L'interchangeable a conquis le marché pour une raison simple : un même fusil passe de la bécasse au pigeon lointain en changeant deux tubes. À l'achat d'une arme, la présence de chokes inter et le nombre de tubes livrés (souvent 3 à 5) font partie des critères que détaille notre guide choisir son fusil.
Chokes et billes d'acier : la compatibilité d'abord
L'acier, plus dur que le plomb, ne se déforme pas en traversant le rétreint : il sollicite davantage la bouche du canon. La règle prudente, en vigueur chez tous les fabricants : jamais de billes d'acier dans un choke full ou trois-quarts qui n'est pas expressément prévu pour, et jamais de cartouches acier « haute performance » dans une arme dépourvue de l'épreuve spécifique billes d'acier (poinçon à la fleur de lys).
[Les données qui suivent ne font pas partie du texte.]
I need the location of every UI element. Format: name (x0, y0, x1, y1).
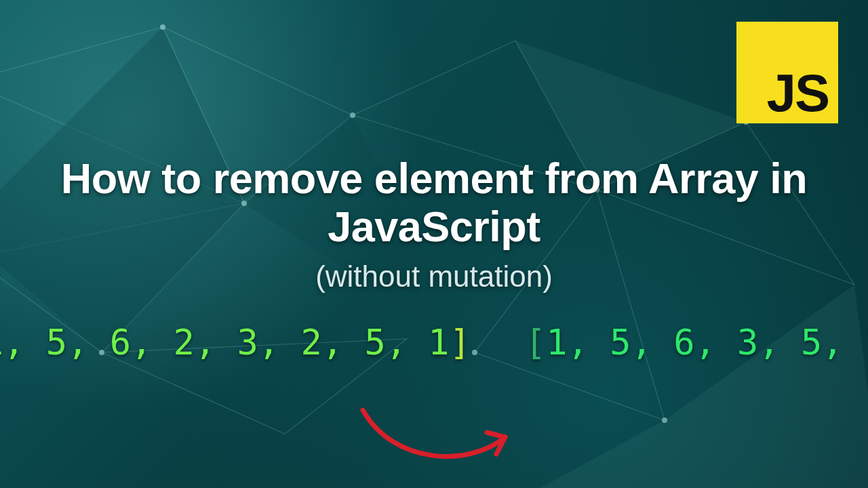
array-input-items: 1, 5, 6, 2, 3, 2, 5, 1 (0, 322, 450, 363)
array-output: [1, 5, 6, 3, 5, 1] (525, 322, 868, 363)
subtitle-text: (without mutation) (315, 260, 553, 293)
bracket-close: ] (450, 322, 471, 363)
arrays-row: [1, 5, 6, 2, 3, 2, 5, 1] [1, 5, 6, 3, 5,… (0, 322, 868, 363)
content: How to remove element from Array in Java… (0, 0, 868, 488)
bracket-open: [ (525, 322, 546, 363)
array-output-items: 1, 5, 6, 3, 5, 1 (546, 322, 868, 363)
array-input: [1, 5, 6, 2, 3, 2, 5, 1] (0, 322, 471, 363)
title-text: How to remove element from Array in Java… (41, 155, 827, 250)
Avec un choke demi ou plus ouvert et une arme éprouvée, l'acier ordinaire passe généralement sans difficulté — et resserre même la gerbe d'environ un cran par rapport au plomb.
Avant la saison en zone humide, où l'acier s'impose (principe en vigueur en 2026, détail sur service-public.fr), faites lire les poinçons de vos canons et le marquage de vos tubes par votre armurier. Certains fabricants gravent « steel » ou un symbole dédié sur les chokes compatibles ; en l'absence de marquage clair, on s'abstient.
Éviter le grippage : l'entretien de routine
Le pire ennemi du choke interchangeable est l'oubli. Un tube laissé en place des saisons entières finit par se gripper : résidus de tir et humidité soudent le filetage, et seul un professionnel pourra l'extraire sans dommage. La routine qui l'évite tient en trois gestes, sur arme ouverte et déchargée :
- dévisser les chokes régulièrement (à chaque nettoyage complet, au minimum plusieurs fois par saison) pour vérifier qu'ils viennent librement ;
- nettoyer le tube et son logement des résidus, puis essuyer ;
- déposer un film de graisse adaptée sur le filetage avant de revisser, sans excès et sans forcer — le serrage se fait à la clé, modérément, et se vérifie en cours de journée de tir.
Ces gestes s'intègrent au nettoyage général de l'arme décrit dans notre page entretien. Un choke fissuré, ovalisé ou qui dépasse anormalement du canon ne se retire pas du service par vos soins : l'arme va chez l'armurier.